Indian (Kannada-cinema) film actor (born 1946)

Ramesh Bhat is an Indian actor who has worked predominantly in Kannada films and television serials.

==Early life==
Ramesh Bhat was born in Kundapur, Karnataka. He completed his primary education at Manki and portrayed national leaders like Jawaharlal Nehru in school day functions. He moved to Bangalore when his father, Rathnakar Rao, migrated there. He later studied at Model High School in Chamarajapet, Bangalore and went on to complete his diploma in mechanical engineering from SJ Polytechnic in Bangalore. He briefly worked at Kirloskar as a fitter before joining his father's business. He also ran his own business in Basavanagudi.

== Career ==
In the 1960s and 1970s, young Ramesh worked with theatre groups like Spandana, Nataranga, and Benaka. Working in theatre brought him closer to Shankar Nag, resulting in several plays, films and TV series. He was the assistant director for the television series Malgudi Days.

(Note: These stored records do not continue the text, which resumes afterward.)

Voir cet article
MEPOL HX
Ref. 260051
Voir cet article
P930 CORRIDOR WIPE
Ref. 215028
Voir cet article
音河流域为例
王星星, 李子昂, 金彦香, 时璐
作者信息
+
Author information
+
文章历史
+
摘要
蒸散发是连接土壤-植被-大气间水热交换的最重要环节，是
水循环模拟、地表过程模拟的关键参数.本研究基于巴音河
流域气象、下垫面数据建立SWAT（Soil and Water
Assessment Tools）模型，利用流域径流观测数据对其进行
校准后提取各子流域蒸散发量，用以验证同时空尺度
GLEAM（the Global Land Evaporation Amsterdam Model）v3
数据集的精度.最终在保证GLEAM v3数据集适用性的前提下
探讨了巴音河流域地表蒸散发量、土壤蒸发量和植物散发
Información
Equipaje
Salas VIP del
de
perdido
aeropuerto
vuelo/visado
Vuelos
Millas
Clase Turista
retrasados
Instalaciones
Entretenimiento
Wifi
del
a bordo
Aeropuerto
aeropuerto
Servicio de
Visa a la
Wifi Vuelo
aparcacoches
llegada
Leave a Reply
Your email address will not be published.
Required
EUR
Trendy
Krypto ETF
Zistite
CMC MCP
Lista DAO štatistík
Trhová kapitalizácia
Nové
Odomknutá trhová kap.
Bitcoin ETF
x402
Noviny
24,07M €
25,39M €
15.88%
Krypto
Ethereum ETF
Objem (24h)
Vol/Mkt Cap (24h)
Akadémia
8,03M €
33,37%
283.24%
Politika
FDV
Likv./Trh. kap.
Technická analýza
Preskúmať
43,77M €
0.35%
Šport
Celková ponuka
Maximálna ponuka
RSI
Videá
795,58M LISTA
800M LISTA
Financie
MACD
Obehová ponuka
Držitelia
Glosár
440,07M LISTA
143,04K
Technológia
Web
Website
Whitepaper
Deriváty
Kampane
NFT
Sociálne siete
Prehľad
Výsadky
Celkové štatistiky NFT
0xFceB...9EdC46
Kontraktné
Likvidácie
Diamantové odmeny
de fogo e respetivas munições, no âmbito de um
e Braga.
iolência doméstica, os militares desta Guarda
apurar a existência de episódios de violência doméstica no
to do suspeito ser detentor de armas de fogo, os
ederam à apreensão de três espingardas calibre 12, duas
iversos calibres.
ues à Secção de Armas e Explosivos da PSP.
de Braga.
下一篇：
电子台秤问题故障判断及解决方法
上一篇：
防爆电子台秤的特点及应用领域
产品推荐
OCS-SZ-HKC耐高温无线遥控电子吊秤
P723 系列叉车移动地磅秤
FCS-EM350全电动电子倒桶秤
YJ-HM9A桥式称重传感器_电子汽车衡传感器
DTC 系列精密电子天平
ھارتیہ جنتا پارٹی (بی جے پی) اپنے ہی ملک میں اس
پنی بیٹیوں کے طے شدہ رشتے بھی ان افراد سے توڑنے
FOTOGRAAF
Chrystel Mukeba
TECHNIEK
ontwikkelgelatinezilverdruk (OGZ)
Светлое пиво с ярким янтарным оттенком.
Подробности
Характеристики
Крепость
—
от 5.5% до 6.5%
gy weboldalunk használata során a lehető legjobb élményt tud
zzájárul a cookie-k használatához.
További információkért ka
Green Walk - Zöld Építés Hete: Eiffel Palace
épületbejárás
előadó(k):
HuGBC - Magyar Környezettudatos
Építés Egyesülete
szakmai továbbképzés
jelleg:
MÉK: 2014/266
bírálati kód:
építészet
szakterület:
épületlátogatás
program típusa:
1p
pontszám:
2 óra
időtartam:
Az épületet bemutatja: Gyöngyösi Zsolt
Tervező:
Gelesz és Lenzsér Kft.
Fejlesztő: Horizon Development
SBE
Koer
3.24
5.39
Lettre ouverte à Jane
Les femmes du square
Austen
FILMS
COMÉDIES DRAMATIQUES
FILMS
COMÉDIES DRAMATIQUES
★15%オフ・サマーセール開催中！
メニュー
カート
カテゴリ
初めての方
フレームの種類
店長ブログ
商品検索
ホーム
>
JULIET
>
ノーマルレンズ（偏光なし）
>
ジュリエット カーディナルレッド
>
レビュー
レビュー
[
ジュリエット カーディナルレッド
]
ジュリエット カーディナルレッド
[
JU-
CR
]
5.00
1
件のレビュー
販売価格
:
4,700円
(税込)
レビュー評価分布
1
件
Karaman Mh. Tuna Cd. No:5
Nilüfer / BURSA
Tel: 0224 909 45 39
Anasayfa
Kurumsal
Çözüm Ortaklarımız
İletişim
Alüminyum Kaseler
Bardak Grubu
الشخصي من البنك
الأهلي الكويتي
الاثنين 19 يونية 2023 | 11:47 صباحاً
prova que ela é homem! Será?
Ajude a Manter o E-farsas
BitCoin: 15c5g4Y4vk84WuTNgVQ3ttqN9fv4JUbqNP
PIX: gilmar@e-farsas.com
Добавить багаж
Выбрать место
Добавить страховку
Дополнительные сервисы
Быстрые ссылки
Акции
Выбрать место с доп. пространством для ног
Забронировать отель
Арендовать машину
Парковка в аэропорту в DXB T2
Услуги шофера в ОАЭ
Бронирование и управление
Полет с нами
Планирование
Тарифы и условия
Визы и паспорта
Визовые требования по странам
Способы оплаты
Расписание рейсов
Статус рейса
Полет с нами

He has also directed a movie named Parameshi Prema Prasanga, which was nominated for the National Awards in 1983.

== Awards ==
- 2010: Karnataka Rajyotsava award
- 2015: Karnataka State Film Award for Best Supporting Actor – Mana Manthana
- 2023: Rotary Annual Vandana Award in recognition of his achievements in the fields of entertainment and cinema.

==Notable filmography==
- All films are in Kannada, unless otherwise noted.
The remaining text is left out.